Count every line in the data below where the word "Factory" appears, then state only that count.

________________________________________

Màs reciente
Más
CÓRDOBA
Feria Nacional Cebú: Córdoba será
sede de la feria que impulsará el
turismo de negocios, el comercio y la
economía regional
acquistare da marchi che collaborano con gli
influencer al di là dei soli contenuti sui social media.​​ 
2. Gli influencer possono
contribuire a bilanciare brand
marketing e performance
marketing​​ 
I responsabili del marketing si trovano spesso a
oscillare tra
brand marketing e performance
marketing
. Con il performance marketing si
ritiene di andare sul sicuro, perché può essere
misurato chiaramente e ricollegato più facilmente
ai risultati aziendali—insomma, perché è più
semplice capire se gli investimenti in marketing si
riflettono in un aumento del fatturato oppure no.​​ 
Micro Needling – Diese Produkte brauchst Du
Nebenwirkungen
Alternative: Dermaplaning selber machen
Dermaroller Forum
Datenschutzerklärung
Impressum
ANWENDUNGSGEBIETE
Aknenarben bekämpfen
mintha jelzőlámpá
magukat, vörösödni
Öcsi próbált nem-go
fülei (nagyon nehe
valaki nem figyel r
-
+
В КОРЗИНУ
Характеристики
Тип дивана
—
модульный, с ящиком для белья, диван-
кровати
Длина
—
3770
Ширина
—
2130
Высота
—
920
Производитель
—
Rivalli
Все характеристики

________________________________________

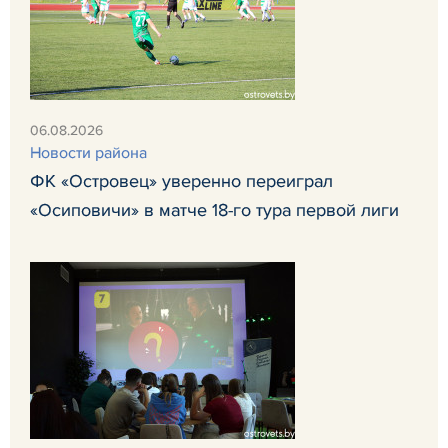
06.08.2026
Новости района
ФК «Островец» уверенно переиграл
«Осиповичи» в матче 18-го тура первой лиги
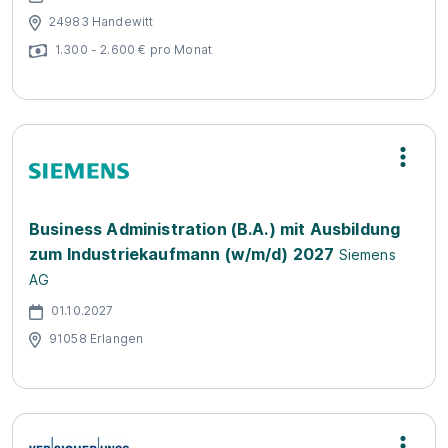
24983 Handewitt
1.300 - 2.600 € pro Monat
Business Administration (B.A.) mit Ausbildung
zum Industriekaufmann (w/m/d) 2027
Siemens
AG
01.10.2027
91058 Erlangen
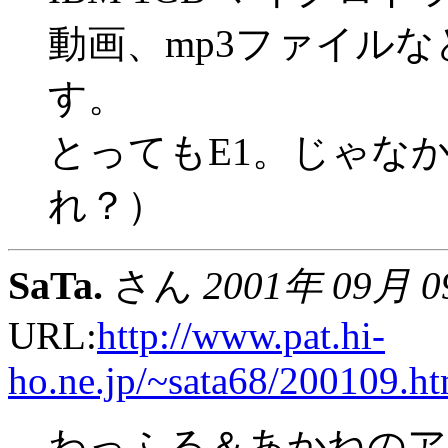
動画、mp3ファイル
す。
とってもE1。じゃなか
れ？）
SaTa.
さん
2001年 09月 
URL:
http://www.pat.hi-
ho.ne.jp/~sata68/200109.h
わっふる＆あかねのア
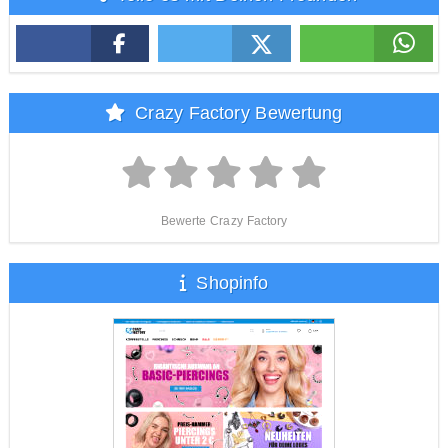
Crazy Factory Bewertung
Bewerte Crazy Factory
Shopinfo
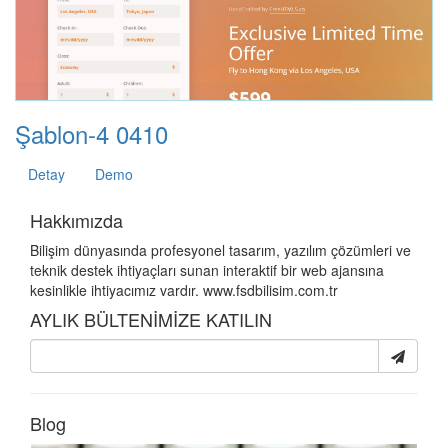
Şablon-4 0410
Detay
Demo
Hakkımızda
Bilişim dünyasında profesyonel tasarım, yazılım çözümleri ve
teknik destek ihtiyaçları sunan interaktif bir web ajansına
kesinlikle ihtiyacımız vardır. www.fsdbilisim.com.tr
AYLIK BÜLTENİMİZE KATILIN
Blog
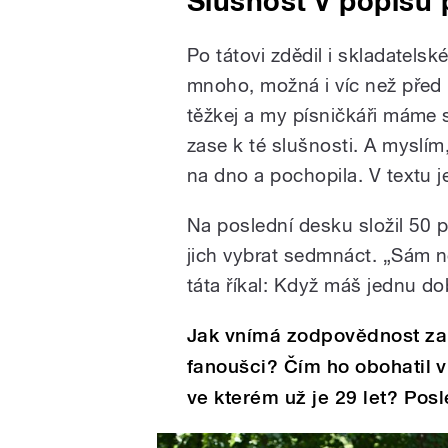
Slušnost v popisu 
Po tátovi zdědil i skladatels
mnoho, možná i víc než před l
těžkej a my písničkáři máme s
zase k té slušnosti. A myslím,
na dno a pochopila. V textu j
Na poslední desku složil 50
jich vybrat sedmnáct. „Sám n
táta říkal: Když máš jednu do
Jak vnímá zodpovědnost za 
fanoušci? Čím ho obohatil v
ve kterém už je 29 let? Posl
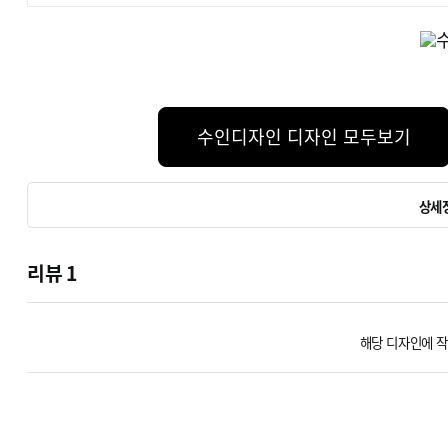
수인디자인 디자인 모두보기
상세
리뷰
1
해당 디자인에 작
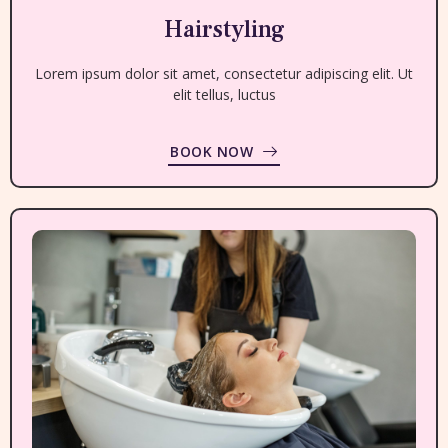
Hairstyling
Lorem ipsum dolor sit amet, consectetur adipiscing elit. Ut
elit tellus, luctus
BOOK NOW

________________________________________

The answer:
2